> Input for this task
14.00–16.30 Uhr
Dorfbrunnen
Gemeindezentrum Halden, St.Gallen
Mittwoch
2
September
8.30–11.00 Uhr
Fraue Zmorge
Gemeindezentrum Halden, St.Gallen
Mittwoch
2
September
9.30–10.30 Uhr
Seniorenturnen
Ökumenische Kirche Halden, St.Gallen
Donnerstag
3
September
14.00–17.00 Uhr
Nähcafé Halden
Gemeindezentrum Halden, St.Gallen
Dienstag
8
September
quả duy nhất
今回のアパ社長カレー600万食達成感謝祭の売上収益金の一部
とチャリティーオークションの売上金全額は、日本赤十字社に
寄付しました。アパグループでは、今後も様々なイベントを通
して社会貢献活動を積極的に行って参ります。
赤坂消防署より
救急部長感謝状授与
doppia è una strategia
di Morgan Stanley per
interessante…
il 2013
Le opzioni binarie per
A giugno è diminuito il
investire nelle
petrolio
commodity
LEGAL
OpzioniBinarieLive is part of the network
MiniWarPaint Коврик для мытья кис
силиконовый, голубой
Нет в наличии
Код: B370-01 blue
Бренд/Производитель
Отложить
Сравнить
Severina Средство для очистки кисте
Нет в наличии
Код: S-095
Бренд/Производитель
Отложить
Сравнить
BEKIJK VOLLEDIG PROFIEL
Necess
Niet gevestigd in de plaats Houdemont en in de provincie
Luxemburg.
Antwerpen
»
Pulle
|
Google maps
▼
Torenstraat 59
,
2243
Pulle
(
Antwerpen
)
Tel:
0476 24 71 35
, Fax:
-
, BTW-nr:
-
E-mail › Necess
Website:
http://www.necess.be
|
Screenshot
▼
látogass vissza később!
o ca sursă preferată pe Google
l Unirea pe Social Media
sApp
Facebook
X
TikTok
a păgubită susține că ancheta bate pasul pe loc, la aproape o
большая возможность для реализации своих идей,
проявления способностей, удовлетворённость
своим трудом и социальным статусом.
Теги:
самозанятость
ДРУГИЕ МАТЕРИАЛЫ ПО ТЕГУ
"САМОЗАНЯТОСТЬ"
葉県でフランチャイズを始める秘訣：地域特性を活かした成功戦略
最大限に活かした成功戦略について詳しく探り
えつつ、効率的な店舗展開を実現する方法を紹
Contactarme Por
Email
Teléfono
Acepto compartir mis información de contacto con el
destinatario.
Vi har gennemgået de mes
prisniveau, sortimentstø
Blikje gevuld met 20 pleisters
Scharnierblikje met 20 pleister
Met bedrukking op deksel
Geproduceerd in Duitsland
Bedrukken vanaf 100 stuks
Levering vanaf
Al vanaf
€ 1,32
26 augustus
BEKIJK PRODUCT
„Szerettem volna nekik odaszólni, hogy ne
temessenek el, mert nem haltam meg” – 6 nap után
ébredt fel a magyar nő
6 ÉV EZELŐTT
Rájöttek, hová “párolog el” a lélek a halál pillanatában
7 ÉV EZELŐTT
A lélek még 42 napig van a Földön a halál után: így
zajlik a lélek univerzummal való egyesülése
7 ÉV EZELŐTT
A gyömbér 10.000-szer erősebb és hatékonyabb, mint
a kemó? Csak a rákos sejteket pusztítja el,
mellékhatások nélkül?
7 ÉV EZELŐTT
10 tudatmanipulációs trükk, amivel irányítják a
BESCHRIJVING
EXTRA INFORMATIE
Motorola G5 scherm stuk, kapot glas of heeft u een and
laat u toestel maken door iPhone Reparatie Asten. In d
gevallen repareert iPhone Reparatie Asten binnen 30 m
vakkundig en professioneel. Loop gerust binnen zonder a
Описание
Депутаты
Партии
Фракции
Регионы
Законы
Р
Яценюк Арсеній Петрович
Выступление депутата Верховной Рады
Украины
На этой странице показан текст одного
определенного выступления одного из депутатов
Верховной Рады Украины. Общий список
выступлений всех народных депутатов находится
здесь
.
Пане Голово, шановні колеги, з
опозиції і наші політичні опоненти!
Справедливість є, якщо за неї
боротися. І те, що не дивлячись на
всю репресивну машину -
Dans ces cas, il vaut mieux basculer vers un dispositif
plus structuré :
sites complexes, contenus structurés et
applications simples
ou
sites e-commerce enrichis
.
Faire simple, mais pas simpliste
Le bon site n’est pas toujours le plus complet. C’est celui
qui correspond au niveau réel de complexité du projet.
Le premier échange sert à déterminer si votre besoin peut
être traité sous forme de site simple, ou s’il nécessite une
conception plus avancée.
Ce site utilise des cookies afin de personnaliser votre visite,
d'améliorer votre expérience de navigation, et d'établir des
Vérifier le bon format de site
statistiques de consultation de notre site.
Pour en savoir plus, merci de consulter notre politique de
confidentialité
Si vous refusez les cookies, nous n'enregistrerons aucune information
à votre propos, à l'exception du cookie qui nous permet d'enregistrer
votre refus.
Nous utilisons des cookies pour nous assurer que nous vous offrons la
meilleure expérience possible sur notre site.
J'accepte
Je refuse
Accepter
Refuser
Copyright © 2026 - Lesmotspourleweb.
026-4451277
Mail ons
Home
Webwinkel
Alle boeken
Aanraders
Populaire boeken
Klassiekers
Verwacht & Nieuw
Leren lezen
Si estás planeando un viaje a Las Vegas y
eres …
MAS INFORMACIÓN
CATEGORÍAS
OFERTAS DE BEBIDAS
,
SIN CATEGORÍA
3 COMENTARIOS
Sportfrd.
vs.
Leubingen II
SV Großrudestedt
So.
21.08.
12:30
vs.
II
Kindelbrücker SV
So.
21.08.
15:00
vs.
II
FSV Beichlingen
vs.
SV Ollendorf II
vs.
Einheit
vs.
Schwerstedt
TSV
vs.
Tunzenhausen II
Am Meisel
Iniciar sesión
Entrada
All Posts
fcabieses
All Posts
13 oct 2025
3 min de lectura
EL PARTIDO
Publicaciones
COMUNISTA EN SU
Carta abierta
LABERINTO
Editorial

> The problem
Wherever the word "Рады" turns up in a line of the entries above, copy that line.

> Solution to this problem
Выступление депутата Верховной Рады
Верховной Рады Украины. Общий список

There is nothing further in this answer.